Je me souviens des grèves de 95. J’avais 21 ans et me rendais à Jussieu pour mes examens en bateau-mouche. La France était paralysée, et les entreprises fortement impactées. Est-ce que cela devrait toujours être le cas 25 ans après ? On nous vante en permanence le mérite de la transformation digitale, du travail à distance, des espaces de co-working, alors en quoi le fait de ne pas pouvoir se rendre au travail est-il un problème ? Est-ce à dire que cette fameuse transformation ne concerne finalement pas tout le monde ?

1. Un « acid check » du travail à distance

Quand le 5 décembre Muriel Penicaud lance son appel aux employeurs pour qu’ils se montrent « compréhensifs avec les salariés qui ne pourront pas se rendre au travail », on comprend immédiatement que le travail à distance n’est pas encore complètement rentré dans les mœurs. Pourquoi ? Parce qu’en toute honnêteté, quand vous arrivez au bureau et que vous voyez un étage vide, ça fait bizarre…. Vous ne pouvez vous empêcher de penser que personne ne travaille. Pendant des décennies, travail rimait avec locaux, horaires, bureaux. Si le digital a en quelques années donné la possibilité de faire éclater la notion d’espace-temps, nos mentalités n’ont pas évolué aussi rapidement.

On se rend vite compte, en tant que dirigeant, que c’est bien la notion de confiance qui est au cœur du télétravail ou de toute autre forme de travail qui s’opère hors de l’enceinte de l’entreprise. Comment dépasser le mythe centenaire du salarié qui ne travaille que s’il est physiquement là ? Y compris vis-à-vis de collègues qui peuvent continuer de vous faire cette bonne vieille blague rance – et très française – quand vous partez à 18h :« Alors, tu prends ton après-midi ? ».

Depuis l’apparition du Blackberry, puis des smartphones, tout le monde a commencé a travaillé de partout, tout le temps. Rendant – inconsciemment ? – chacun corvéable à merci sitôt qu’il dispose d’une connexion Internet. La situation est pour le moins ironique. Si les entreprises ont du signer des chartes du droit à la déconnexion, c’est précisément pour que les salariés ne se sentent pas obligés de répondre en permanence aux sollicitations professionnelles qui pleuvent soir et week-end. Alors pourquoi s’inquiéter en temps de grève que les gens ne travaillent pas s’ils ne viennent pas au bureau ?

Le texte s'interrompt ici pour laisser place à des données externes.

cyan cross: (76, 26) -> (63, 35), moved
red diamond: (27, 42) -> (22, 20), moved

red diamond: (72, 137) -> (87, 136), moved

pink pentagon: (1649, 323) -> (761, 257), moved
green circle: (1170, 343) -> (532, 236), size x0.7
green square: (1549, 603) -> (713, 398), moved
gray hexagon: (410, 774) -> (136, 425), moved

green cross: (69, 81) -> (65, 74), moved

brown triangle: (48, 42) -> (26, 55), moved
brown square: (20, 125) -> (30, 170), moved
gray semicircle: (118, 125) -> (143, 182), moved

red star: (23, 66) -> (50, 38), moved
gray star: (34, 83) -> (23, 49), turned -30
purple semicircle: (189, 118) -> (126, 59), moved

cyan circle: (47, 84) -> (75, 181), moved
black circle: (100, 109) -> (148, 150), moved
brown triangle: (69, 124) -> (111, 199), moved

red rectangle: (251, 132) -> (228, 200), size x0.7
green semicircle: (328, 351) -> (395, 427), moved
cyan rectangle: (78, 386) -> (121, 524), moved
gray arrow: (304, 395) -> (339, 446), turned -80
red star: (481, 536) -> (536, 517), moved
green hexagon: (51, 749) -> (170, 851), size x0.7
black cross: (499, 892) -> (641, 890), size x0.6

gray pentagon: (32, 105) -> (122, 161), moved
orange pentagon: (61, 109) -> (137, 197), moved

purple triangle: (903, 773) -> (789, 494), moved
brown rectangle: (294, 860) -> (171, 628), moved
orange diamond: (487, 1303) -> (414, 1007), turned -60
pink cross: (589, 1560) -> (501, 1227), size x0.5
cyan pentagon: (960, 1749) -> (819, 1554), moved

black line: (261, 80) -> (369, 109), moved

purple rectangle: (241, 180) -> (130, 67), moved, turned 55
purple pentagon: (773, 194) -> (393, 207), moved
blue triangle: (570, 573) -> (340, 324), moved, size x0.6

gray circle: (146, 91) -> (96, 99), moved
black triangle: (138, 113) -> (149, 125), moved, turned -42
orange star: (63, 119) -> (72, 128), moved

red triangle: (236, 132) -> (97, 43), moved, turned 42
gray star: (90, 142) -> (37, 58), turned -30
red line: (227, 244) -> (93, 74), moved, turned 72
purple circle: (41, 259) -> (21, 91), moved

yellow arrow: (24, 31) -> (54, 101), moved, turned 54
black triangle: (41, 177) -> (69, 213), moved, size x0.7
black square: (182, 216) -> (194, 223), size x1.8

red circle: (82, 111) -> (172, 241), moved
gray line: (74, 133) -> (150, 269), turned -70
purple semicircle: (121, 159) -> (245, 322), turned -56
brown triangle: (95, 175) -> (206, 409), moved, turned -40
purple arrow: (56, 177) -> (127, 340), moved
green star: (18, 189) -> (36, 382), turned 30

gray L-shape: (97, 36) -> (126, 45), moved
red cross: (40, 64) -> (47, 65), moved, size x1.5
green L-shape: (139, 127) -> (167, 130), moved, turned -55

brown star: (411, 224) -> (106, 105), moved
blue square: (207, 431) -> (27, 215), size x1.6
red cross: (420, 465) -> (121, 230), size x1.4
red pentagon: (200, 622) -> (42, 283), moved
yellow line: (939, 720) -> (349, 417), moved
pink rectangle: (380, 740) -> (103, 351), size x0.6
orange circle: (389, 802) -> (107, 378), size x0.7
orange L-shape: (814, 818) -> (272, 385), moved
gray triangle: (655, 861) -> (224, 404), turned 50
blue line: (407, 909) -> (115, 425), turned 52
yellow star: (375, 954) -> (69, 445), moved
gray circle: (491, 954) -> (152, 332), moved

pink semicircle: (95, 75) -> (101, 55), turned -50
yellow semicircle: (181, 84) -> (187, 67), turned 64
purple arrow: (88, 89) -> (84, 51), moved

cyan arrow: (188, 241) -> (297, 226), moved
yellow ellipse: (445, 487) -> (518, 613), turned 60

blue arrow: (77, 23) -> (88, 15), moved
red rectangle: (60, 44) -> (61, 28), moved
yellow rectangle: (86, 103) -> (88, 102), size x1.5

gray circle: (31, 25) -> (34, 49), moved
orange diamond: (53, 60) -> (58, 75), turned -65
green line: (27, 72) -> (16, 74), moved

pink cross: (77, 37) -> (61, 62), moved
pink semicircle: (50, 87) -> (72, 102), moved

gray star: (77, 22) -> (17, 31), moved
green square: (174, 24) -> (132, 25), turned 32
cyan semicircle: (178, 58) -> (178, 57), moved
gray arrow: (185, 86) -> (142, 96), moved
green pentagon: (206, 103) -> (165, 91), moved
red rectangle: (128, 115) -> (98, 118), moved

2. La collaboration est-elle vraiment facilitée par le digital ?

Autant c’est un bonheur de se faire deux ou trois réunions à distance avec des outils comme Teams quand cela nous permet de rester chez soi plutôt que de passer une ou deux heures dans les transports, autant cela devient vite insupportable s’il s’agit de la seule option pour travailler. D’abord parce que même si ces outils permettent supposément de simuler le fait d’être ensemble dans un même lieu physique, du fait des fonctionnalités vidéo, de partage de document, etc., quiconque les a déjà utilisé sait à quel point cela peut vite devenir pénible.

Parce que la connexion n’est pas toujours de qualité. Parce qu’il est plus difficile de prendre la parole quand on est à distance que sur un plateau de télévision, toutes les personnes réunies physiquement vous oubliant assez rapidement. Parce que l’on ressent un dixième de ce que l’on vit quand on est réunit pour de vrai, les mots « instinct » ou « sensation » n’existant pas pour rien. Mais surtout parce que des moments passés physiquement ensemble permettent d’améliorer notre capacité à collaborer, levier essentiel d’épanouissement et de réussite.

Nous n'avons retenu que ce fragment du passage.